How many lines in the material contain the string "three"? Only the number is wanted.
== Segment start ==
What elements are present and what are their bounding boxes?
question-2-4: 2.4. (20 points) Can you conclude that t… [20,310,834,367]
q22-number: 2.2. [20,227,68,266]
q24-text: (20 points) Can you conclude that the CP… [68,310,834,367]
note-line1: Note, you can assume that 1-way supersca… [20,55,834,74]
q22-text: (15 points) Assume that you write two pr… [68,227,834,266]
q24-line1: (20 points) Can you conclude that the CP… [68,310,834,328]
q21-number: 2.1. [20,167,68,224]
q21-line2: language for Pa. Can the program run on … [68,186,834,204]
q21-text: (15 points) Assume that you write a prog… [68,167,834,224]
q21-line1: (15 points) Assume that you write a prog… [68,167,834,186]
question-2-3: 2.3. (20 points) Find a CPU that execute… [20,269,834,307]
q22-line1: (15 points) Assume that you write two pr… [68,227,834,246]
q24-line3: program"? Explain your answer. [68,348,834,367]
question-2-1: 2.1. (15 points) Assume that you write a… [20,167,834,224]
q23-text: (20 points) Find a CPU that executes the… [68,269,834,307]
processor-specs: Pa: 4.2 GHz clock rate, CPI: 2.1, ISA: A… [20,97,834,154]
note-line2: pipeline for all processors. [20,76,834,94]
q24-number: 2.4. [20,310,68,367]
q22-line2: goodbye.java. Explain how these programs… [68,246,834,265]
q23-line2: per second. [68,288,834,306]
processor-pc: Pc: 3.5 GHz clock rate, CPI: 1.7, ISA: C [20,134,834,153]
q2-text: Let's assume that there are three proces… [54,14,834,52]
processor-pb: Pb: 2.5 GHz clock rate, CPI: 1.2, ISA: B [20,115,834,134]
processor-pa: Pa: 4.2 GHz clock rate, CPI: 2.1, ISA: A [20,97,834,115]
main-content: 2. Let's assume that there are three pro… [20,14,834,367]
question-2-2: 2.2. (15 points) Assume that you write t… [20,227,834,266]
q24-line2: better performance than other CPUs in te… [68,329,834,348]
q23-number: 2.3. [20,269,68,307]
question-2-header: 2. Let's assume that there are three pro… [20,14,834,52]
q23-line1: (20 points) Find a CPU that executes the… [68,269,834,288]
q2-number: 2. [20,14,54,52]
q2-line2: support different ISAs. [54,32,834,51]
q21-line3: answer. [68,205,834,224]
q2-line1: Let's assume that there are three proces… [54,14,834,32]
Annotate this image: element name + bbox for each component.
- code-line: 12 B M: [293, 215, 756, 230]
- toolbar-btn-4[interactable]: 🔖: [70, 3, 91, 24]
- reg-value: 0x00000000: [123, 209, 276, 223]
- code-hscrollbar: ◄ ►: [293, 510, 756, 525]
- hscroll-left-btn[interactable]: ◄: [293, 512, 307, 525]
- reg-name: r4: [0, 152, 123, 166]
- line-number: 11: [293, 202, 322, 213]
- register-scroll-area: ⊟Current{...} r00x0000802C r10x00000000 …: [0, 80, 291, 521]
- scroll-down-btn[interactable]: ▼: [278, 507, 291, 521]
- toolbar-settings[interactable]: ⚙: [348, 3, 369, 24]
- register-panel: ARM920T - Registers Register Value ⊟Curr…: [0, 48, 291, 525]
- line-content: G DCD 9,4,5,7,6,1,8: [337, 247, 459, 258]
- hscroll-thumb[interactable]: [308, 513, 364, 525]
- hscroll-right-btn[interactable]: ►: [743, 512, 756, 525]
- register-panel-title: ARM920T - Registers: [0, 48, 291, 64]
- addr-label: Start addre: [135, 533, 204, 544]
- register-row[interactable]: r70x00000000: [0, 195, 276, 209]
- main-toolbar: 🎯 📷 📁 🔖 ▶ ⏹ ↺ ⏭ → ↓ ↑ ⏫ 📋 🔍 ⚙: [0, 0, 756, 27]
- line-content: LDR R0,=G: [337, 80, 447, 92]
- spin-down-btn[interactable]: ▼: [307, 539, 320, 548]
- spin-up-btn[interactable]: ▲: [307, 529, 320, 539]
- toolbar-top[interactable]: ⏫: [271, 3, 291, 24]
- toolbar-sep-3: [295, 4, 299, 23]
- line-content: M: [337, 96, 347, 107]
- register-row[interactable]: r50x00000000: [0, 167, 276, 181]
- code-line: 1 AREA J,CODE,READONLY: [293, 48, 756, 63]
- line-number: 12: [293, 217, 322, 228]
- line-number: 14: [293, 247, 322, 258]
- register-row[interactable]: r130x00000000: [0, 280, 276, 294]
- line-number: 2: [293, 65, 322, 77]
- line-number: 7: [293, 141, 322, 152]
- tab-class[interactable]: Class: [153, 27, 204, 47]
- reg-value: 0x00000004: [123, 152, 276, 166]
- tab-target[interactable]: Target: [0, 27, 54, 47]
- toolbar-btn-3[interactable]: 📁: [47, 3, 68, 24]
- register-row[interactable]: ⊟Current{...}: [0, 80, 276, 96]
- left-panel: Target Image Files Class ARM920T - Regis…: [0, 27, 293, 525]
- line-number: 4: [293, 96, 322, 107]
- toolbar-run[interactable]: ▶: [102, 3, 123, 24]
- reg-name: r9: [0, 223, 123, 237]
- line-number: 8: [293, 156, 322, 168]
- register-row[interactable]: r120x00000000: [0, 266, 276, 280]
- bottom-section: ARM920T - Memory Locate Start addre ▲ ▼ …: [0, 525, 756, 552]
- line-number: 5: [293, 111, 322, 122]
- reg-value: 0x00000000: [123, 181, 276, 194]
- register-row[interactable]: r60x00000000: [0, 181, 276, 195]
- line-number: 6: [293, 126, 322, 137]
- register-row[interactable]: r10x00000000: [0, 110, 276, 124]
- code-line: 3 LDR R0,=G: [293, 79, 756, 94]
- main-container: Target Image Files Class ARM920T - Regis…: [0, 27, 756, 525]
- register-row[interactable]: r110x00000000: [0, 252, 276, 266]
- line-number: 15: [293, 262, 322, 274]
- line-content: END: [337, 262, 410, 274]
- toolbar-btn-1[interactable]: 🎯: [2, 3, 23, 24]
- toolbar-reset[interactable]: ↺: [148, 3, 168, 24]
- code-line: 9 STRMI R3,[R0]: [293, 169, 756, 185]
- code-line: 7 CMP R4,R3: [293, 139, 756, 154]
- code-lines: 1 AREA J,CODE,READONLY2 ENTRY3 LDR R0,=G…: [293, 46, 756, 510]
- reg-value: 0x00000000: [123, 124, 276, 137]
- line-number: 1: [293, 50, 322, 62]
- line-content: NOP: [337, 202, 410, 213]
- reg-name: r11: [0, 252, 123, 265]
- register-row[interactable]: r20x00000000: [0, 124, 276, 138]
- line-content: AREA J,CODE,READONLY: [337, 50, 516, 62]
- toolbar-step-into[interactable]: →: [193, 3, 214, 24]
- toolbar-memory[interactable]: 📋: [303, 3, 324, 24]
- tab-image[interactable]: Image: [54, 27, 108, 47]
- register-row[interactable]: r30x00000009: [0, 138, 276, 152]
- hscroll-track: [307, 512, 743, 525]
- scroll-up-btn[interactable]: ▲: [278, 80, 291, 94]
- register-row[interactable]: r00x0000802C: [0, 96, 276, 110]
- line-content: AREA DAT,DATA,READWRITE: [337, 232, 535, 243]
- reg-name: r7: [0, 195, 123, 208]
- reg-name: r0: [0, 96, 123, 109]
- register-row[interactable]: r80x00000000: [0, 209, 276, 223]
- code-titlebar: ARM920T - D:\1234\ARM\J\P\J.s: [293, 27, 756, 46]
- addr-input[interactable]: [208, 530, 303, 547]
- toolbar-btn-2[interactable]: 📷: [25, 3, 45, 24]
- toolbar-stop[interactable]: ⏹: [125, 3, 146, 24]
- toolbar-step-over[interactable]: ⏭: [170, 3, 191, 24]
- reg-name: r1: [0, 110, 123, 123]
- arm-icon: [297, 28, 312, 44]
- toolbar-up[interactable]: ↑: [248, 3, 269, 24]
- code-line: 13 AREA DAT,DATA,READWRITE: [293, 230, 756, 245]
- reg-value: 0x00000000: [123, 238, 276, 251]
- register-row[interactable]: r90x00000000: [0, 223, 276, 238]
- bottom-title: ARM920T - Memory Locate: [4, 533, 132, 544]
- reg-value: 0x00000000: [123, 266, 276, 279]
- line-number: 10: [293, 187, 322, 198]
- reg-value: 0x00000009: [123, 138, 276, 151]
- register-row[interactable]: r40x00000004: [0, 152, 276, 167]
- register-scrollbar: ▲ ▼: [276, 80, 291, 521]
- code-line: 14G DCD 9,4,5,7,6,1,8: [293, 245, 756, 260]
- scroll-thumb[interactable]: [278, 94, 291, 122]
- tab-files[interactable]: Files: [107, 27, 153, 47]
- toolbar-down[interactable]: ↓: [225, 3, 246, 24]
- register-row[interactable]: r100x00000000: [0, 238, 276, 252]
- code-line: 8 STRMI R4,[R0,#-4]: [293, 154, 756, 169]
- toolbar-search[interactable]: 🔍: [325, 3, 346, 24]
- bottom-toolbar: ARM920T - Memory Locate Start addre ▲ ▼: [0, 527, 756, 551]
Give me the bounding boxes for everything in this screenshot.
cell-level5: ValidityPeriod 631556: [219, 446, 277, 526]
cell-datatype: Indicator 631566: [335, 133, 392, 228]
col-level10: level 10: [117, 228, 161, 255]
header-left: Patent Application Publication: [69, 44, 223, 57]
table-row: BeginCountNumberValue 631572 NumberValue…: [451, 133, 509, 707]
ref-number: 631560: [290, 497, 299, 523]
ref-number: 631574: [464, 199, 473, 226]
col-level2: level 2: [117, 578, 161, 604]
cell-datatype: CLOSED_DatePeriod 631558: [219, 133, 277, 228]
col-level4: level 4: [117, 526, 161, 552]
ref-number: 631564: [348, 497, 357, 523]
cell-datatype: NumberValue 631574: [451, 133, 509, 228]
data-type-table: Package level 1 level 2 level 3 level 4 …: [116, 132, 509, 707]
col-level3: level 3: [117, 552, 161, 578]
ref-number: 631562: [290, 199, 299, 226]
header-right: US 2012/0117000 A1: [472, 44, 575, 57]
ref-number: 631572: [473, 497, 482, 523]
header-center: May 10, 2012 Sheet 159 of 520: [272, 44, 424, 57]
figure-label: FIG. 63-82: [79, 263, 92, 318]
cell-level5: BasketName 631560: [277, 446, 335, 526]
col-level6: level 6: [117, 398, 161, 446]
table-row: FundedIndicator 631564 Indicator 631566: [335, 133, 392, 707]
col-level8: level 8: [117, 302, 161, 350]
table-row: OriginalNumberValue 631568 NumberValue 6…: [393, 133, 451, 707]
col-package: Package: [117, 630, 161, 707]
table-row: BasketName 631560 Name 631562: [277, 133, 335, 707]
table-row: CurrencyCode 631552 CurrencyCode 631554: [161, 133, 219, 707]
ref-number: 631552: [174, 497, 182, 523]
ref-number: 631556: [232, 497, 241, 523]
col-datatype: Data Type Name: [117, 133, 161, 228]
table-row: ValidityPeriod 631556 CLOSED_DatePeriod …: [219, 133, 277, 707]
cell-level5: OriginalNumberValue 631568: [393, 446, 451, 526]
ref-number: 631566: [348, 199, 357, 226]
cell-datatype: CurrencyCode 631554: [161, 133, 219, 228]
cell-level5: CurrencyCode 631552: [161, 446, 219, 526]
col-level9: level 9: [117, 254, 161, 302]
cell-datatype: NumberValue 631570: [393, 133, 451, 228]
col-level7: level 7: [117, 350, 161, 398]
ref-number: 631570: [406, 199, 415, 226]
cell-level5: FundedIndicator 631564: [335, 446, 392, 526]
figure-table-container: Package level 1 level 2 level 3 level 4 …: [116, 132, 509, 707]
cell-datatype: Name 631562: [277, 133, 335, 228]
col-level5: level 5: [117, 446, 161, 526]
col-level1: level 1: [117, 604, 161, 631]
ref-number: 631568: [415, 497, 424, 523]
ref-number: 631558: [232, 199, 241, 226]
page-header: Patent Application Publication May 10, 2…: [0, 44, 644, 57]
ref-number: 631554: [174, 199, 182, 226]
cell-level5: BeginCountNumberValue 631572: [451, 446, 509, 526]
== Segment end ==
> Reply:
4